その言葉には、人の人生を結果だけで切り取って、失敗の烙印を押すような冷たさがある。
でも、よく考えてみれば、私たちはみんな「何かしらの〇〇」であり、同時に「無数の〇〇になれなかった人」でもある。
それは、選ばなかった道があるというだけの話で、本来、善悪や優劣で語られるものではないはずだ。
何かになれなかったということは、何かになろうとして、そこに向かって歩いたということ。

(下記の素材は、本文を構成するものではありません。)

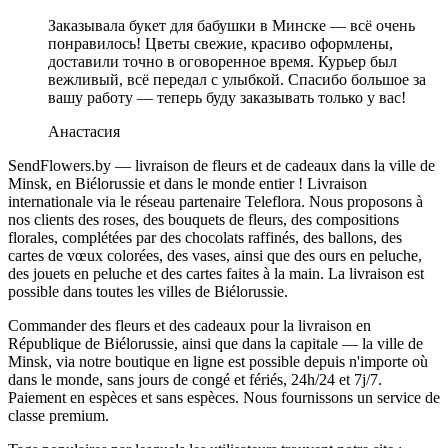
Заказывала букет для бабушки в Минске — всё очень
понравилось! Цветы свежие, красиво оформлены,
доставили точно в оговоренное время. Курьер был
вежливый, всё передал с улыбкой. Спасибо большое за
вашу работу — теперь буду заказывать только у вас!
Анастасия
SendFlowers.by — livraison de fleurs et de cadeaux dans la ville de
Minsk, en Biélorussie et dans le monde entier ! Livraison
internationale via le réseau partenaire Teleflora. Nous proposons à
nos clients des roses, des bouquets de fleurs, des compositions
florales, complétées par des chocolats raffinés, des ballons, des
cartes de vœux colorées, des vases, ainsi que des ours en peluche,
des jouets en peluche et des cartes faites à la main. La livraison est
possible dans toutes les villes de Biélorussie.
Commander des fleurs et des cadeaux pour la livraison en
République de Biélorussie, ainsi que dans la capitale — la ville de
Minsk, via notre boutique en ligne est possible depuis n'importe où
dans le monde, sans jours de congé et fériés, 24h/24 et 7j/7.
Paiement en espèces et sans espèces. Nous fournissons un service de
classe premium.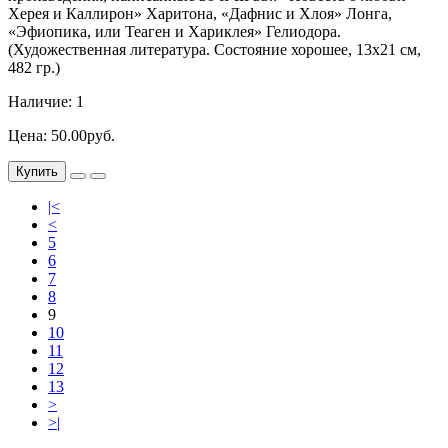
Херея и Каллирон» Харитона, «Дафнис и Хлоя» Лонга,
«Эфиопика, или Теаген и Хариклея» Гелиодора.
(Художественная литература. Состояние хорошее, 13х21 см,
482 гр.)
Наличие: 1
Цена: 50.00руб.
Купить
|<
<
5
6
7
8
9
10
11
12
13
>
>|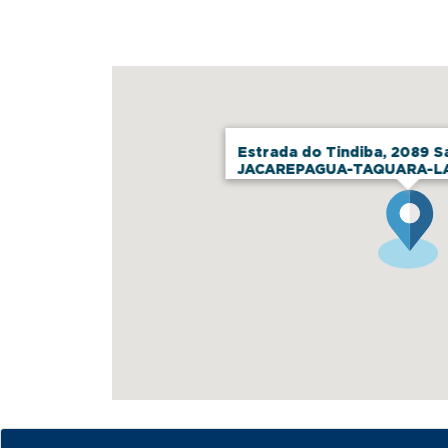
Estrada do Tindiba, 2089 S
JACAREPAGUA-TAQUARA-L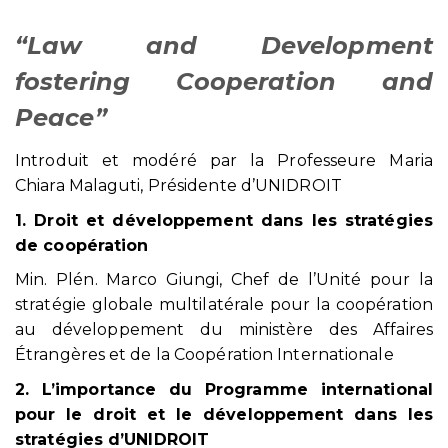
“Law and Development
fostering Cooperation and
Peace”
Introduit et modéré par la Professeure Maria
Chiara Malaguti, Présidente d’UNIDROIT
1. Droit et développement dans les stratégies
de coopération
Min. Plén. Marco Giungi, Chef de l’Unité pour la
stratégie globale multilatérale pour la coopération
au développement du ministère des Affaires
Étrangères et de la Coopération Internationale
2. L’importance du Programme international
pour le droit et le développement dans les
stratégies d’UNIDROIT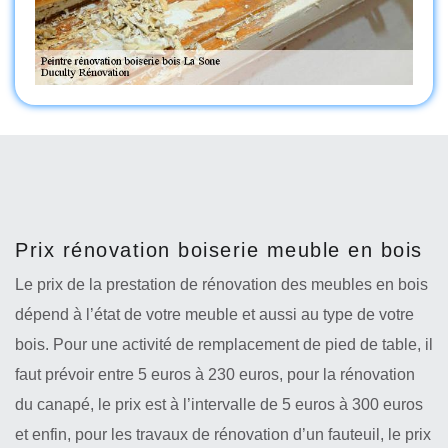
Prix rénovation boiserie meuble en bois
Le prix de la prestation de rénovation des meubles en bois
dépend à l’état de votre meuble et aussi au type de votre
bois. Pour une activité de remplacement de pied de table, il
faut prévoir entre 5 euros à 230 euros, pour la rénovation
du canapé, le prix est à l’intervalle de 5 euros à 300 euros
et enfin, pour les travaux de rénovation d’un fauteuil, le prix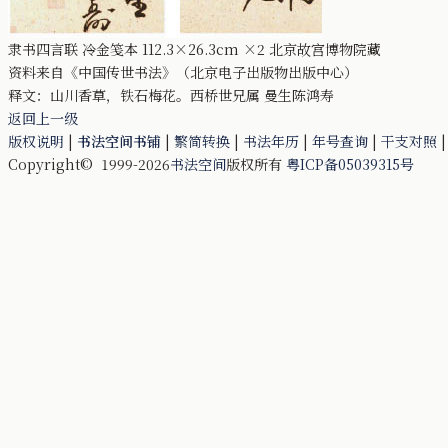
隶书四言联 冷金笺本 112.3×26.3cm ×2 北京故宫博物院藏
资料来自《中国传世书法》（北京电子出版物出版中心）
释文：山川香草，铁石梅花。西桥世兄属 曼生陈鸿寿
返回上一级
版权说明
|
书法空间书铺
|
繁简转换
|
书法年历
|
年号查询
|
干支对照
Copyright© 1999-2026
书法空间
版权所有
粤ICP备05039315号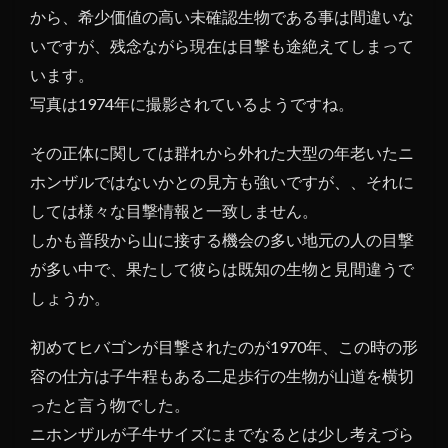
から、希少価値の高い未確認生物である事は間違いな
いですが、残念ながら現在は目撃も途絶えてしまって
います。
写真は1974年に撮影されているようですね。
その正体に関しては群れから外れた大型の年老いたニ
ホンザルではないかとの見方も強いですが、、それに
しては様々な目撃情報と一致しません。
しかも普段から山に接する機会の多い地元の人の目撃
が多い中で、果たして彼らは既知の生物と見間違うで
しょうか。
初めてヒバゴンが目撃されたのが1970年、この時の形
容の仕方は子牛程もある二足歩行の生物が山道を横切
ったと言う物でした。
ニホンザルが子牛サイズにまでなるとは少し考えづら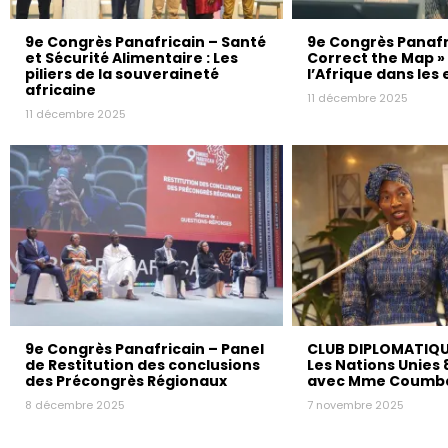
9e Congrès Panafricain – Santé
9e Congrès Panafr
et Sécurité Alimentaire : Les
Correct the Map »
piliers de la souveraineté
l’Afrique dans les 
africaine
11 décembre 2025
11 décembre 2025
9e Congrès Panafricain – Panel
CLUB DIPLOMATIQU
de Restitution des conclusions
Les Nations Unies 
des Précongrès Régionaux
avec Mme Coumba
8 décembre 2025
7 novembre 2025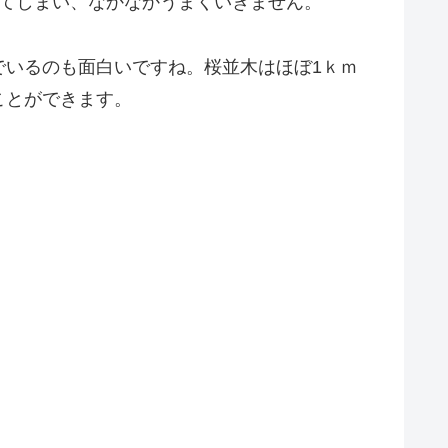
ってしまい、なかなかうまくいきません。
でいるのも面白いですね。桜並木はほぼ1ｋｍ
ことができます。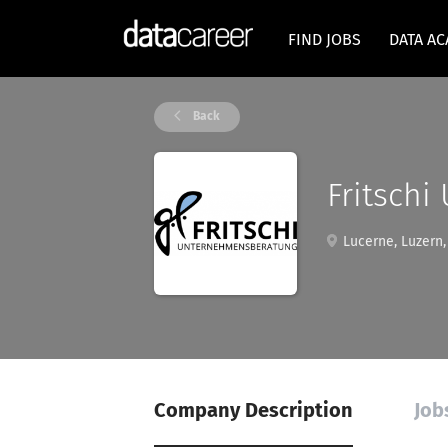
FIND JOBS
DATA A
Back
Fritsch
Lucerne, Luzern,
Company Description
Job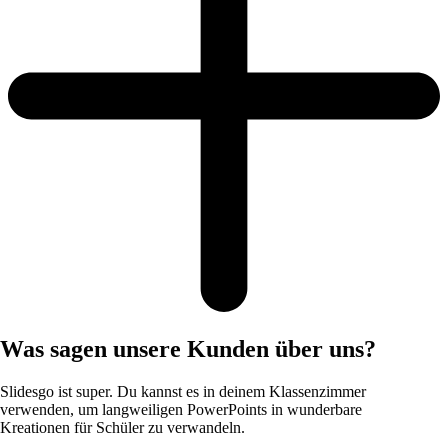
Was sagen unsere Kunden über uns?
Slidesgo ist super. Du kannst es in deinem Klassenzimmer
verwenden, um langweiligen PowerPoints in wunderbare
Kreationen für Schüler zu verwandeln.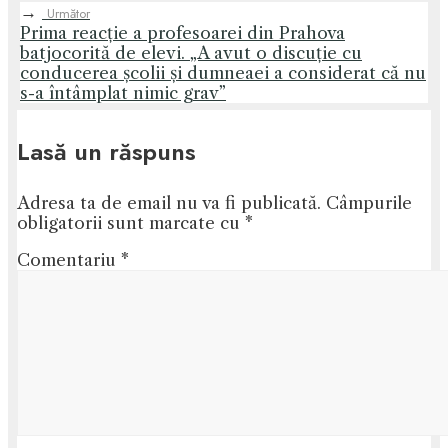
→
Următor
Prima reacție a profesoarei din Prahova
batjocorită de elevi. „A avut o discuție cu
conducerea școlii și dumneaei a considerat că nu
s-a întâmplat nimic grav”
Lasă un răspuns
Adresa ta de email nu va fi publicată.
Câmpurile
obligatorii sunt marcate cu
*
Comentariu
*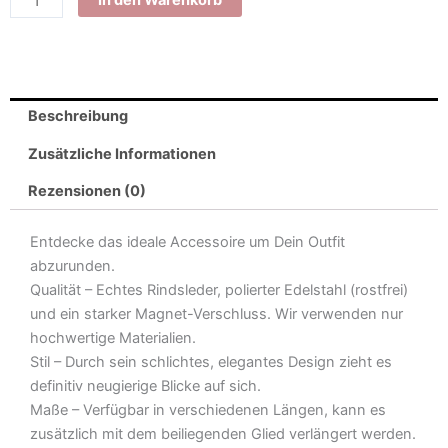
In den Warenkorb
Beschreibung
Zusätzliche Informationen
Rezensionen (0)
Entdecke das ideale Accessoire um Dein Outfit
abzurunden.
Qualität – Echtes Rindsleder, polierter Edelstahl (rostfrei)
und ein starker Magnet-Verschluss. Wir verwenden nur
hochwertige Materialien.
Stil – Durch sein schlichtes, elegantes Design zieht es
definitiv neugierige Blicke auf sich.
Maße – Verfügbar in verschiedenen Längen, kann es
zusätzlich mit dem beiliegenden Glied verlängert werden.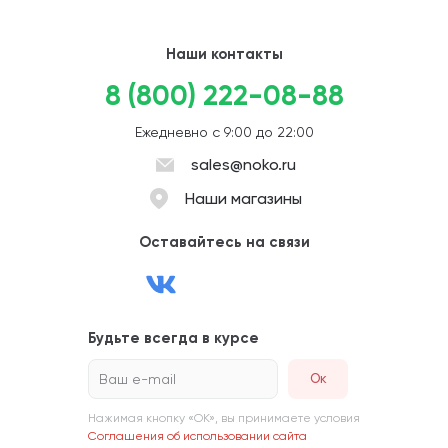
Наши контакты
8 (800) 222-08-88
Ежедневно с 9:00 до 22:00
sales@noko.ru
Наши магазины
Оставайтесь на связи
Будьте всегда в курсе
Ваш e-mail
Нажимая кнопку «ОК», вы принимаете условия
Соглашения об использовании сайта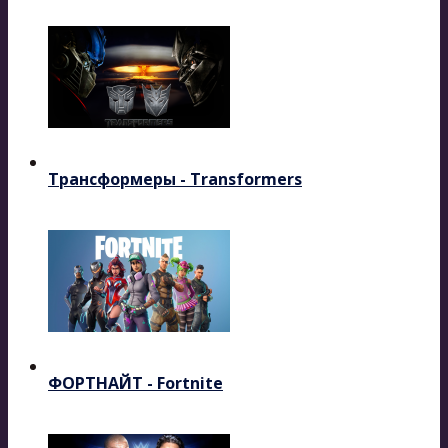
Трансформеры - Transformers
ФОРТНАЙТ - Fortnite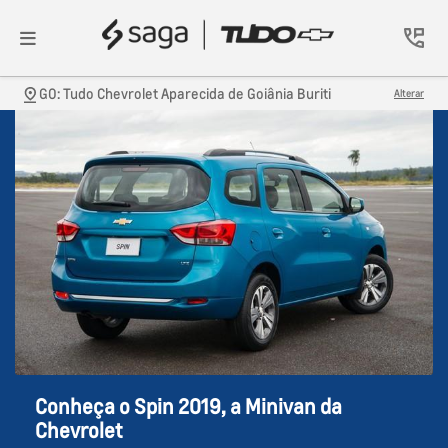
GO: Tudo Chevrolet Aparecida de Goiânia Buriti
Alterar
Conheça o Spin 2019, a Minivan da
Chevrolet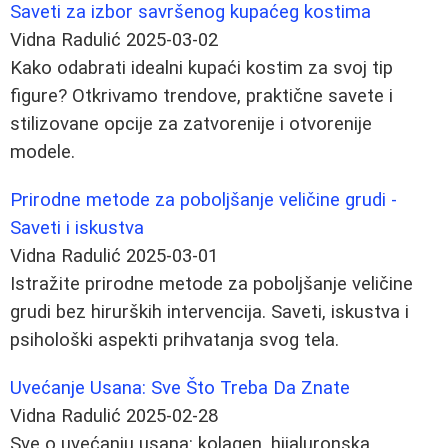
Saveti za izbor savršenog kupaćeg kostima
Vidna Radulić
2025-03-02
Kako odabrati idealni kupaći kostim za svoj tip
figure? Otkrivamo trendove, praktične savete i
stilizovane opcije za zatvorenije i otvorenije
modele.
Prirodne metode za poboljšanje veličine grudi -
Saveti i iskustva
Vidna Radulić
2025-03-01
Istražite prirodne metode za poboljšanje veličine
grudi bez hirurških intervencija. Saveti, iskustva i
psihološki aspekti prihvatanja svog tela.
Uvećanje Usana: Sve Što Treba Da Znate
Vidna Radulić
2025-02-28
Sve o uvećanju usana: kolagen, hijaluronska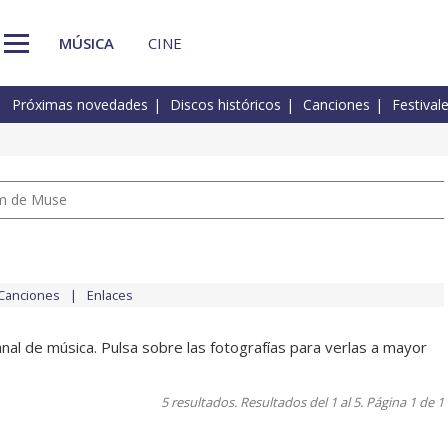
MÚSICA
CINE
Próximas novedades
Discos históricos
Canciones
Festival
um de Muse
Canciones
Enlaces
al de música. Pulsa sobre las fotografías para verlas a mayor
5 resultados. Resultados del 1 al 5. Página 1 de 1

挑戦もしなかった人には、そもそも「なれなかった」と言われる資格すらない。
それなのに世の中は、大きな夢を語った途端、できなかった時に「ほら見たことか」と言う準備を始める。
だから最近の若い人が、
「そこそこの会社で、そこそこの収入で、そこそこの仕事ができればいい」
と言うようになるのは、無理もないと思う。
夢を語れば叩かれ、語らなければ「夢がない」と言われる。
そんな社会で、誰が安心して挑戦できるだろうか?
いろいろあったけれど、今、私は何かしらの〇〇として生きている。
目標にしていた姿より、インパクトは小さいかもしれない。
でも、その仕事のおかげで、誰かが今日も安心して暮らしている。
それは、みっともないことだろうか。
烙印を押されるようなことなのだろうか。
私は、そうは思わない。
むしろ、他人を「〇〇になれなかった人」と簡単に呼べる人ほど、
自分自身が何も賭けず、何も失わず、
世間の「どうでもいい場所」に身を置いたまま、
安全なところから人を裁いているように見える。
本気で何かに取り組み、血の滲むような努力をしたことがある人は、
他人の人生をそんな言葉で切り捨てたりしないはずだ。
スターになれなかったとか、
メダルを取れなかったとか、
ずっと脇役のまま人生を終えたとか、
そういうことも、決して「負け」ではないし、恥ずかしいことでもない。
そもそも、人の人生は
主役か脇役か、成功か失敗か、
0か100かで語れるようなものではない。
誰かの人生のワンシーンを支えた人、
表に名前は出なくても、
場が崩れないように立ち続けていた人。
拍手を受ける人の背後で、
静かに責任を引き受けていた人。
そういう存在がいなければ、
スターも、メダルも、物語も、成立しない。
それでも私たちは、
「目立たなかった」「頂点に立てなかった」という理由だけで、
その人生を“足りなかったもの”として語ろうとする。
でも、本当にそうだろうか?
だから私は、こう呼びたい。
「〇〇になれなかった人」ではなく、
「〇〇を目指し、別の場所に辿り着いた人」と。
派手じゃなくてもいい。
拍手が少なくてもいい。
歩き続けた結果、今ここに立っている。
スポットライトを浴びなくても、
幕が落ちるまで舞台に立っていた人生がある。
それだけで、尊いと思わないか。